My two younger sisters and I were raised in the Methodist Church, brought to worship every Sunday without exception, sent to Vacation Bible School in the summer, and to Youth Group in Senior High. And let me tell you, this was church the hard way – no Children’s Chapel or cloth bags with crayons and coloring pages. Just sitting in the pews while the minister droned on and on for at least 35 minutes. Mostly I have memories of staring out the windows, waiting for release.
This may have something to do with my NOT going to church once I left for college. My fall from religious practice distressed my mother, but think of the ways I could have rebelled that would have been a lot worse!
My relationship to faith and God changed when I was in my late twenties, and even though by that time I was a Family Physician, I left to go off to Yale Divinity School, to learn the things that Sunday School hadn’t taught. Ultimately I ended up ordained a priest, proving that God has a sense of humor.
You would think, would you not, that my parents, after all their work to raise me in the church, would be thrilled about these developments? Not so. Oh, they weren’t hostile to it, exactly. Just indifferent. My father’s only comment was, “You know, for someone educated in a profession where you can make a lot of money, you have interesting ways of not doing it.” I guess you can take your show on the road; but you can’t go home again, where they should know you best.
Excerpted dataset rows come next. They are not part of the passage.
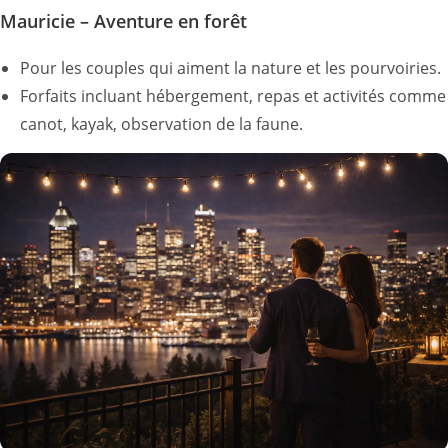
Mauricie – Aventure en forêt
Pour les couples qui aiment la nature et les pourvoiries.
Forfaits incluant hébergement, repas et activités comme
canot, kayak, observation de la faune.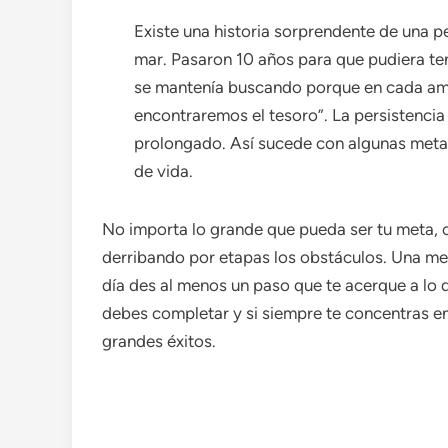
Existe una historia sorprendente de una 
mar. Pasaron 10 años para que pudiera te
se mantenía buscando porque en cada ama
encontraremos el tesoro”. La persistencia
prolongado. Así sucede con algunas meta
de vida.
No importa lo grande que pueda ser tu meta, c
derribando por etapas los obstáculos. Una me
día des al menos un paso que te acerque a lo
debes completar y si siempre te concentras en 
grandes éxitos.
I bring this up to illustrate why I truly understand what happened when Jesus returned to preach in his home town synagogue. There was no talk about how nice it was to have one of their own bringing an important ‘word from the Lord’. Rather, there was a lot of critical muttering in the synagogue and they “…took offense at him. … ’Where did this man get all this? What is this wisdom that has been given to him? Is not this the son of Mary and brother of James and Joses and Judas and Simon, and are not his sisters here with us?..’ When he lived here he was only a carpenter, not pretending to be a rabbi.”
And when the family of Jesus was discussed, you may notice that there was no mention of a father, only of his mother, Mary. “Well, of course everyone always knew he was illegitimate. Folks in Capernaum may be impressed, but we know who he really is, just a nobody putting on airs!”
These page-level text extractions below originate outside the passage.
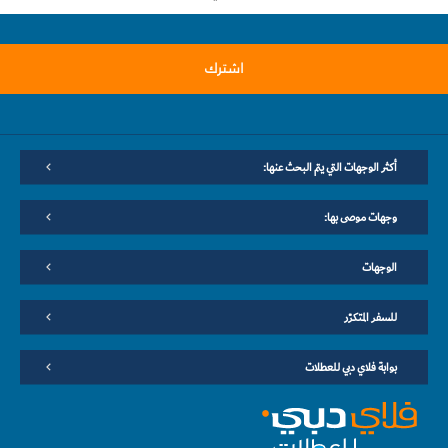
اشترك
أكثر الوجهات التي يتم البحث عنها:
وجهات موصى بها:
الوجهات
للسفر المتكرّر
بوابة فلاي دبي للعطلات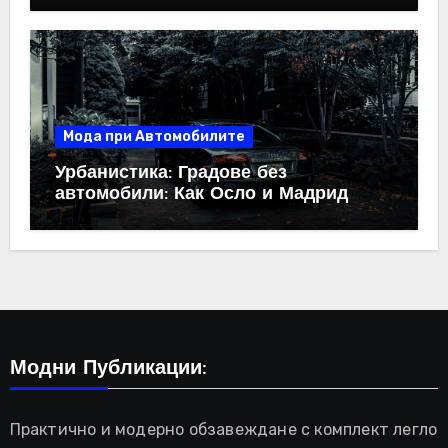
Мода при Автомобилите
Урбанистика: Градове без
автомобили: Как Осло и Мадрид
промениха правилата
Модни Публикации:
Практично и модерно обзавеждане с комплект легло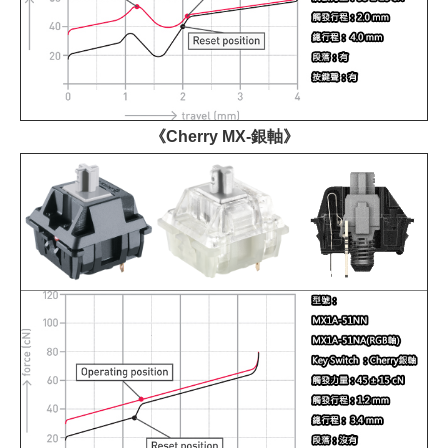
《Cherry MX-銀軸》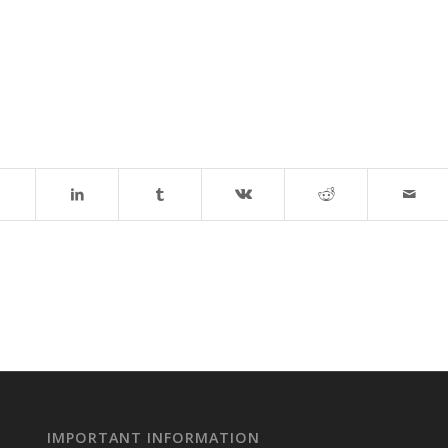
IMPORTANT INFORMATION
So in his hometown, “[Jesus] could do no deed of power, except that he laid his hands on a few sick people and cured them. And he was amazed at their unbelief.” Mind you, I think that even curing just a couple folks with the laying on of hands, is pretty wonderful. But such healings had never been the center of what Jesus came to do.
The reception in Nazareth did not stop the movement of the Kingdom of God. It may have actually served as a good illustration for the disciples, as Jesus sent them out two-by-two, to carry the preaching and teaching further afield. The lesson of the hometown synagogue was that the work could well be hard, and people might not listen. But they needed to keep going, to find those who wanted to hear the Good News. This is how the message has ultimately come down through centuries and millennia to us. What will we do with it?
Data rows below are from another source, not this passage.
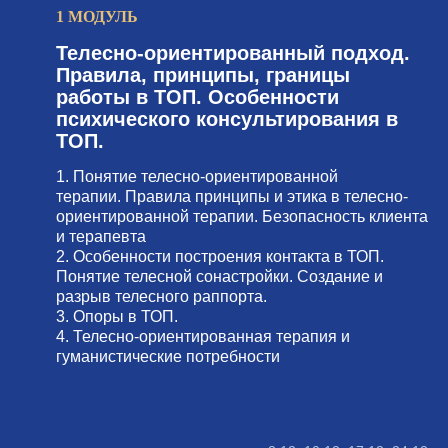
1 МОДУЛЬ
Телесно-ориентированный подход.
Правила, принципы, границы
работы в ТОП. Особенности
психического консультирования в
ТОП.
1. Понятие телесно-ориентированной
терапии. Правила принципы и этика в телесно-
ориентированной терапии. Безопасность клиента
и терапевта
2. Особенности построения контакта в ТОП.
Понятие телесной сонастройки. Создание и
разрыв телесного раппорта.
3. Опоры в ТОП.
4. Телесно-ориентированная терапия и
гуманистические потребности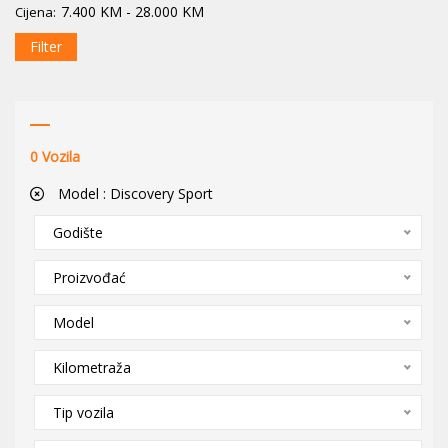
7.400
KM
-
28.000
KM
Cijena:
Filter
0
Vozila
Model :
Discovery Sport
Godište
Proizvođać
Model
Kilometraža
Tip vozila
At this moment, delegates from Episcopal Churches all across the United States are meeting in Austin, Texas, at the Triennial National Convention. They are wrestling with the church’s usual problems of declining membership and loss of influence. They may bring forth yet another new program to try to recapture lost glory. I know they will be having the old fight over a possible new prayer book with updated liturgies.
One reporter for the Convention newspaper wrote of how the church tries to make things new by steam-lining: getting rid of outdated Commissions, redundant Processes and extra Meetings. But he notes that no sooner are is this accomplished than someone sees a need for a new Advisory Group, another Special Council. This may be inevitable, because we’ve been doing it forever and it’s what we know how to do.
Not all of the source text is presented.